Ideas

If It’s Too Good to Be True …

Those who are foolish in small things often get caught being foolish in big things.

It doesn’t matter if you are a retired person on a fixed income with little knowledge of the world of high finance or if you are a college president accustomed to handling a budget of millions. You can get sucked into a scheme that will cost you dearly. It doesn’t matter if you are an Evangelical Friend in Camano, Washington, a Nazarene in Wichita, Kansas, or a Dutch Calvinist in Grand Rapids, Michigan. You can get suckered, swindled, taken for a ride, and given a bath by a charming, Christian confidence man.

Jesus told us that the “children of this age are more shrewd in dealing with their own generation than are the children of light” (Luke 16:8, NRSV). And our news sources bear out his judgment. Our advice to you is this: Wise up. Don’t get suckered.

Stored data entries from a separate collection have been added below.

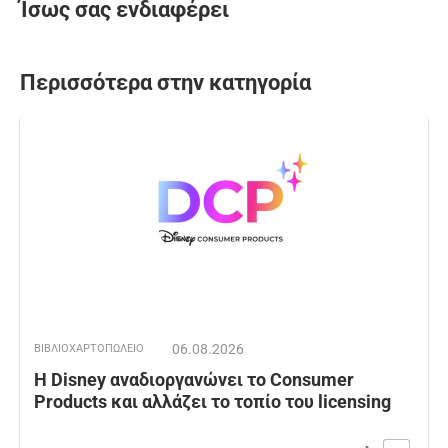
Ίσως σας ενδιαφέρει
Περισσότερα στην κατηγορία
06.08.2026
ΒΙΒΛΙΟΧΑΡΤΟΠΩΛΕΙΟ
Η Disney αναδιοργανώνει το Consumer
Products και αλλάζει το τοπίο του licensing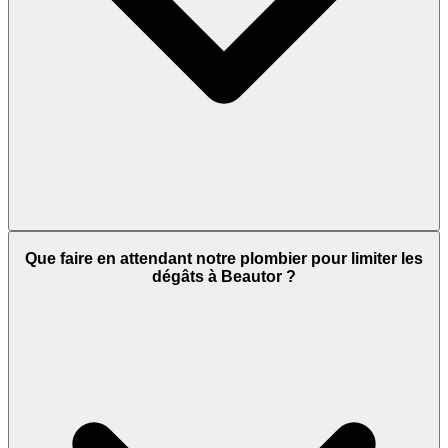
Que faire en attendant notre plombier pour limiter les
dégâts à Beautor ?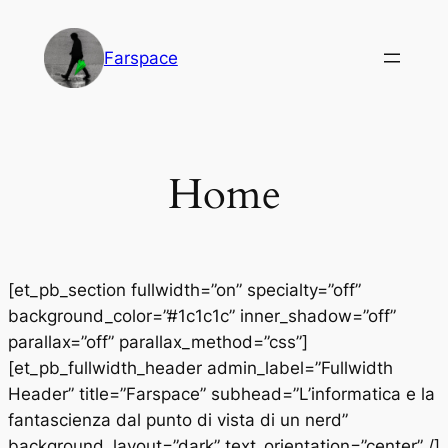
Vai
al
Farspace
contenuto
Home
[et_pb_section fullwidth=”on” specialty=”off”
background_color=”#1c1c1c” inner_shadow=”off”
parallax=”off” parallax_method=”css”]
[et_pb_fullwidth_header admin_label=”Fullwidth
Header” title=”Farspace” subhead=”L’informatica e la
fantascienza dal punto di vista di un nerd”
background_layout=”dark” text_orientation=”center” /]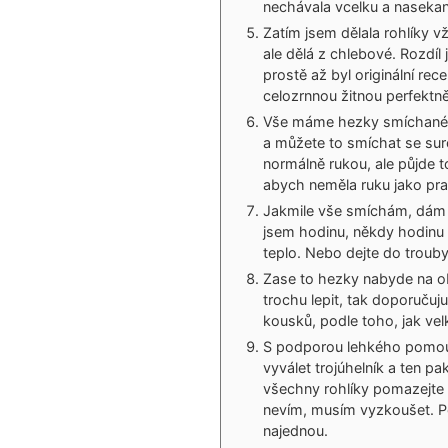
nechávala vcelku a nasekan
Zatím jsem dělala rohlíky vž
ale dělá z chlebové. Rozdíl
prostě až byl originální re
celozrnnou žitnou perfektně
Vše máme hezky smíchané, d
a můžete to smíchat se sur
normálně rukou, ale půjde to
abych neměla ruku jako pra
Jakmile vše smíchám, dám 
jsem hodinu, někdy hodinu 
teplo. Nebo dejte do troub
Zase to hezky nabyde na o
trochu lepit, tak doporučuj
kousků, podle toho, jak vel
S podporou lehkého pomou
vyválet trojúhelník a ten pa
všechny rohlíky pomazejte v
nevím, musím vyzkoušet. Pe
najednou.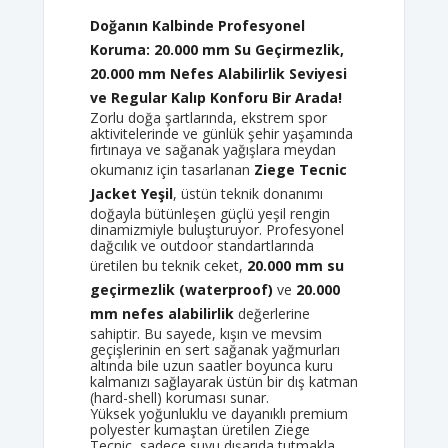
Doğanın Kalbinde Profesyonel
Koruma: 20.000 mm Su Geçirmezlik,
20.000 mm Nefes Alabilirlik Seviyesi
ve Regular Kalıp Konforu Bir Arada!
Zorlu doğa şartlarında, ekstrem spor
aktivitelerinde ve günlük şehir yaşamında
fırtınaya ve sağanak yağışlara meydan
okumanız için tasarlanan
Ziege Tecnic
Jacket Yeşil
, üstün teknik donanımı
doğayla bütünleşen güçlü yeşil rengin
dinamizmiyle buluşturuyor. Profesyonel
dağcılık ve outdoor standartlarında
üretilen bu teknik ceket,
20.000 mm su
geçirmezlik (waterproof)
ve
20.000
mm nefes alabilirlik
değerlerine
sahiptir. Bu sayede, kışın ve mevsim
geçişlerinin en sert sağanak yağmurları
altında bile uzun saatler boyunca kuru
kalmanızı sağlayarak üstün bir dış katman
(hard-shell) koruması sunar.
Yüksek yoğunluklu ve dayanıklı premium
polyester kumaştan üretilen Ziege
Tecnic, sadece suyu dışarıda tutmakla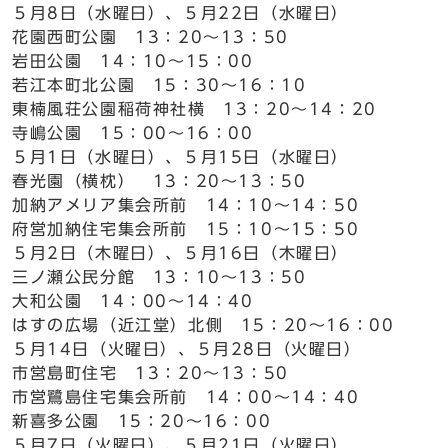
５月8日（水曜日）、５月22日（水曜日）
花園西町公園 13：20～13：50
岩田公園 14：10～15：00
若江本町北公園 15：30～16：10
東楠風荘公園稲荷神社横 13：20～14：20
寺嶋公園 15：00～16：00
５月1日（水曜日）、５月15日（水曜日）
春光園（横枕） 13：20～13：50
加納アメリア集会所前 14：10～14：50
府営加納住宅集会所前 15：10～15：50
５月2日（木曜日）、５月16日（木曜日）
三ノ瀬公民分館 13：10～13：50
大和公園 14：00～14：40
はすの広場（近江堂）北側 15：20～16：00
５月14日（火曜日）、５月28日（火曜日）
市営島町住宅 13：20～13：50
市営鷺島住宅集会所前 14：00～14：40
新喜多公園 15：20～16：00
５月7日（火曜日）、５月21日（火曜日）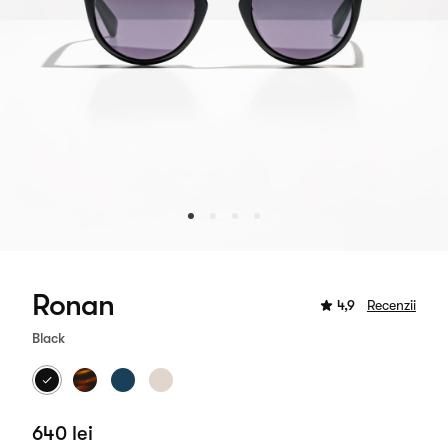
Ronan
4,9
Recenzii
Black
640 lei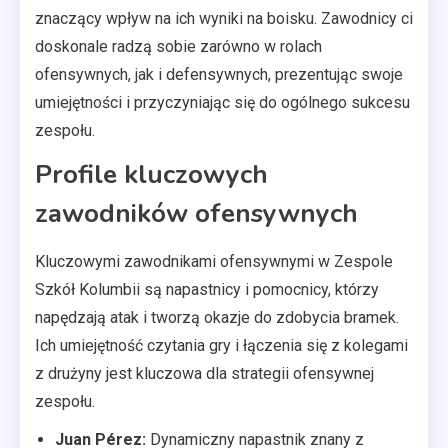
znaczący wpływ na ich wyniki na boisku. Zawodnicy ci
doskonale radzą sobie zarówno w rolach
ofensywnych, jak i defensywnych, prezentując swoje
umiejętności i przyczyniając się do ogólnego sukcesu
zespołu.
Profile kluczowych
zawodników ofensywnych
Kluczowymi zawodnikami ofensywnymi w Zespole
Szkół Kolumbii są napastnicy i pomocnicy, którzy
napędzają atak i tworzą okazje do zdobycia bramek.
Ich umiejętność czytania gry i łączenia się z kolegami
z drużyny jest kluczowa dla strategii ofensywnej
zespołu.
Juan Pérez:
Dynamiczny napastnik znany z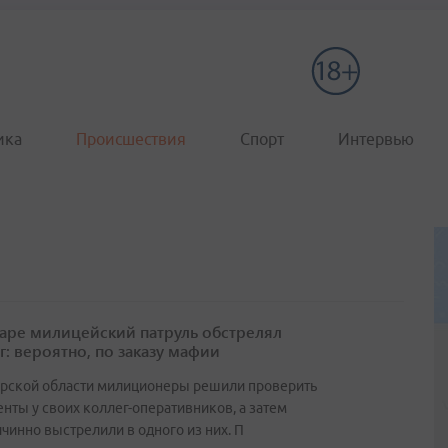
ика
Происшествия
Спорт
Интервью
аре милицейский патруль обстрелял
г: вероятно, по заказу мафии
арской области милиционеры решили проверить
нты у своих коллег-оперативников, а затем
чинно выстрелили в одного из них. П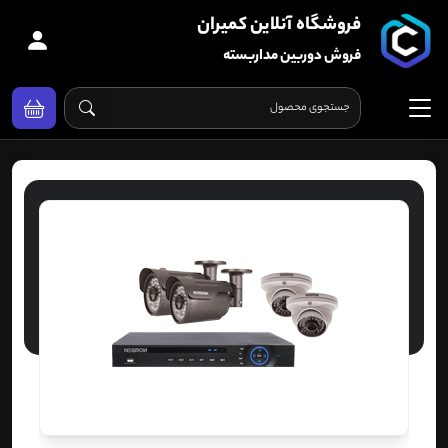
فروشگاه آنلاین کمیران
فروش دوربین مداربسته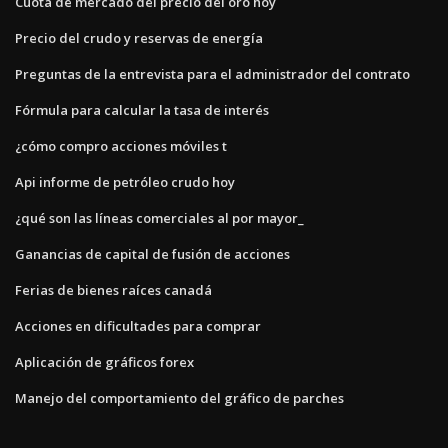
Cuota de mercado del precio del oro hoy
Precio del crudo y reservas de energía
Preguntas de la entrevista para el administrador del contrato
Fórmula para calcular la tasa de interés
¿cómo compro acciones móviles t
Api informe de petróleo crudo hoy
¿qué son las líneas comerciales al por mayor_
Ganancias de capital de fusión de acciones
Ferias de bienes raíces canadá
Acciones en dificultades para comprar
Aplicación de gráficos forex
Manejo del comportamiento del gráfico de parches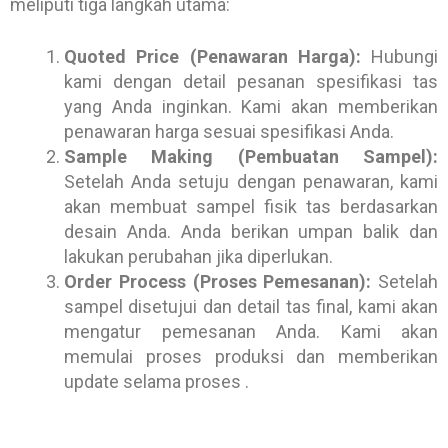
meliputi tiga langkah utama:
Quoted Price (Penawaran Harga):
Hubungi
kami dengan detail pesanan spesifikasi tas
yang Anda inginkan. Kami akan memberikan
penawaran harga sesuai spesifikasi Anda.
Sample Making (Pembuatan Sampel):
Setelah Anda setuju dengan penawaran, kami
akan membuat sampel fisik tas berdasarkan
desain Anda. Anda berikan umpan balik dan
lakukan perubahan jika diperlukan.
Order Process (Proses Pemesanan):
Setelah
sampel disetujui dan detail tas final, kami akan
mengatur pemesanan Anda. Kami akan
memulai proses produksi dan memberikan
update selama proses .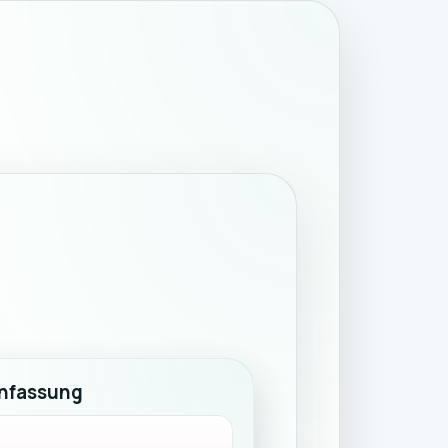
nfassung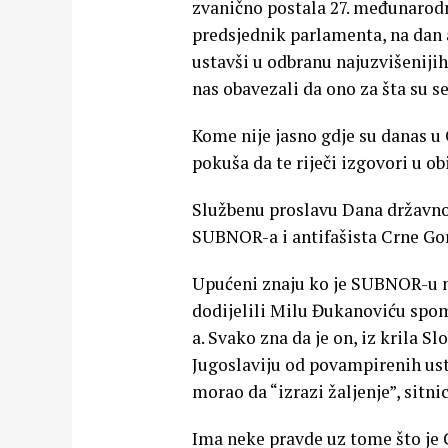
zvanično postala 27. međunarodno
predsjednik parlamenta, na dan an
ustavši u odbranu najuzvišenijih
nas obavezali da ono za šta su se
Kome nije jasno gdje su danas u 
pokuša da te riječi izgovori u o
Službenu proslavu Dana državnost
SUBNOR-a i antifašista Crne Gor
Upućeni znaju ko je SUBNOR-u na 
dodijelili Milu Đukanoviću spom
a. Svako zna da je on, iz krila 
Jugoslaviju od povampirenih ustaš
morao da “izrazi žaljenje”, sitnica
Ima neke pravde uz tome što je C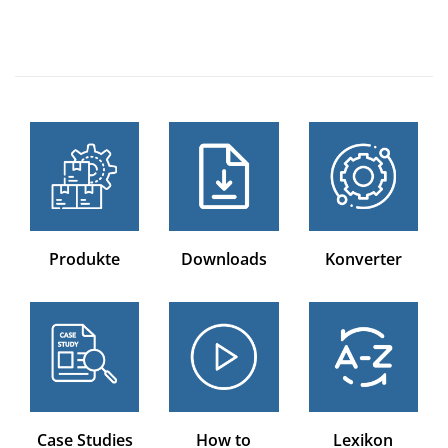
Produkte
Downloads
Konverter
Case Studies
How to
Lexikon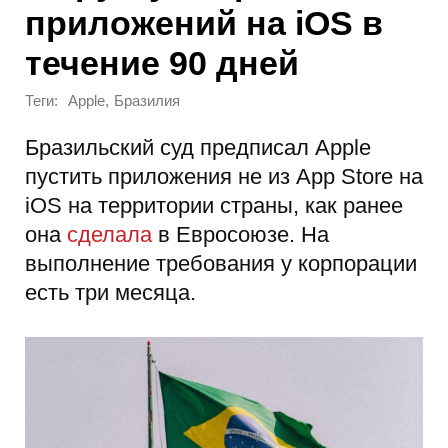
приложений на iOS в
течение 90 дней
Теги:
,
Apple
Бразилия
Бразильский суд предписал Apple
пустить приложения не из App Store на
iOS на территории страны, как ранее
она
сделала
в Евросоюзе. На
выполнение требования у корпорации
есть три месяца.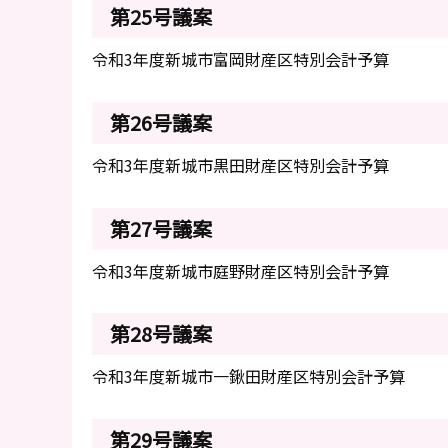
第25号議案
令和3年度新城市富岡財産区特別会計予算
第26号議案
令和3年度新城市黒田財産区特別会計予算
第27号議案
令和3年度新城市庭野財産区特別会計予算
第28号議案
令和3年度新城市一鍬田財産区特別会計予算
第29号議案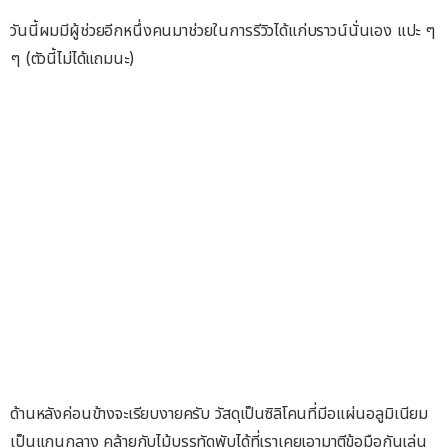
วันนี้ผมมีผู้ช่วยอีกหนึ่งคนมาช่วยในการรีวิวได้แก่บราวน์นั่นเอง แปะ ๆ
ๆ (ตัวนี้ไม่ได้แถมนะ)
ด้านหลังค่อนข้างจะเรียบงายครับ วัสดุเป็นซิลิโคนที่มีอแผ่นอลูมิเนียม
เป็นแกนกลาง คล้ายกับไม้บรรทัดพับได้ที่เราเคยเอามาตีข้อมือกันเล่น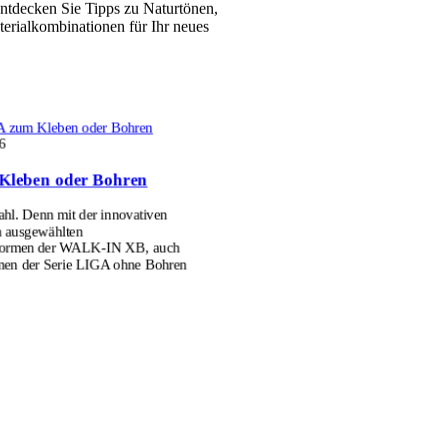
ntdecken Sie Tipps zu Naturtönen,
erialkombinationen für Ihr neues
 zum Kleben oder Bohren
6
Kleben oder Bohren
l. Denn mit der innovativen
n ausgewählten
formen der WALK-IN XB, auch
men der Serie LIGA ohne Bohren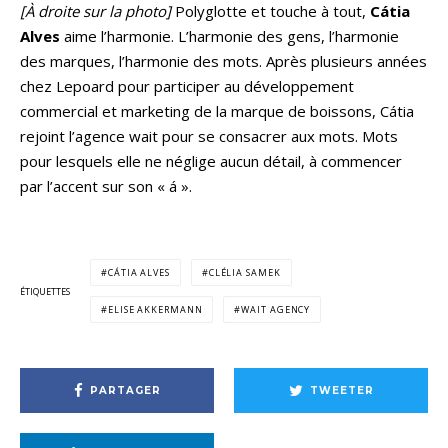
[À droite sur la photo]
Polyglotte et touche à tout,
Cátia
Alves
aime l’harmonie. L’harmonie des gens, l’harmonie
des marques, l’harmonie des mots. Après plusieurs années
chez Lepoard pour participer au développement
commercial et marketing de la marque de boissons, Cátia
rejoint l’agence wait pour se consacrer aux mots. Mots
pour lesquels elle ne néglige aucun détail, à commencer
par l’accent sur son « á ».
CÁTIA ALVES
CLÉLIA SAMEK
ÉTIQUETTES
ELISE AKKERMANN
WAIT AGENCY
PARTAGER
TWEETER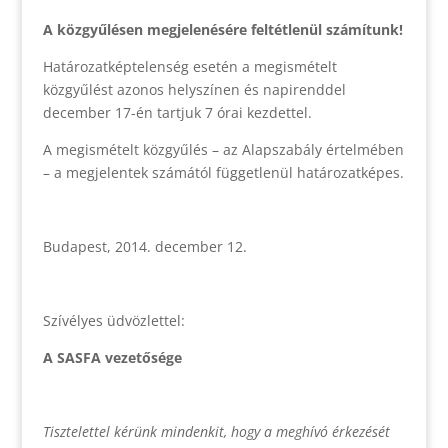
A közgyűlésen megjelenésére feltétlenül számítunk!
Határozatképtelenség esetén a megismételt
közgyűlést azonos helyszínen és napirenddel
december 17-én tartjuk 7 órai kezdettel.
A megismételt közgyűlés – az Alapszabály értelmében
– a megjelentek számától függetlenül határozatképes.
Budapest, 2014. december 12.
Szívélyes üdvözlettel:
A SASFA vezetősége
Tisztelettel kérünk mindenkit, hogy a meghívó érkezését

Over the past few years, CT has published multiple news stories about godly people who have lost millions because they believed what were essentially unbelievable promises. Some of these losses have been the result of Ponzi or pyramid schemes in which high return on investment is promised over a short period of time. The illusion is created and sustained because new investors are constantly sought whose investments are used to pay handsome rewards to earlier investors. The trouble is, the universe for any such investment scheme is always limited, and when the point is reached where not enough new investors can be found, the pyramid collapses of its own weight. Thus, when the New Era Philanthropy scheme came crashing down, $551 million in liabilities were initially reported in 1995.

Sometimes such schemes fail when federal indictments bring them to a halt, as they did in the case of the Productions Plus “matching gift” ploy that drew in organizations and individuals in 21 states. Other losses (like the soured real-estate partnerships described in “Real Estate Investment Failure Hurts Churchgoers,” p. 30) result from market reversals, bad management, or inadequate oversight.

Those who are foolish in small things often get caught being foolish in big things.

Two factors lie at the heart of all these tragedies: first is the level of trust we Christians exercise as we deal with one another. This is important, and often healthy, in congregational life. Many Christians, skeptical of anything the unsaved have to offer, trust Christian publishers for “Christian” books on financial management, weight loss, and child discipline. They trust Christian record companies to provide them with “Christian” entertainment. And, unfortunately, they are sitting ducks when approached with “Christian” investment schemes that promise the moon. While we need to trust each other in our congregational lives, a dose of skepticism is always warranted whenever anyone else stands to profit from our trust.

The second factor is the enticing promise of something for nothing, or at least something big for something little. In this sense, the allure of Ponzi schemes is not unlike the allure of gambling. But in investments as in gambling, those who are foolish in small things often get caught being foolish in big things. Contentment is the cure for the gotta-have-it itch. Saint Paul preached contentment in material things (1 Tim. 6:8) and Jesus preached trust in Divine providence for what we eat and what we wear (Matt. 6:25f.).

Today’s “radical simplicity” movement is a secularized strain of that message—which sorely needs to be informed by the gospel and its age-to-come dimension. But first, Christians need to refresh their own souls with the simplicity message of Scripture. Those who don’t are making themselves marks for con men. Remember, having clean hands and a pure heart does not require getting taken to the cleaners.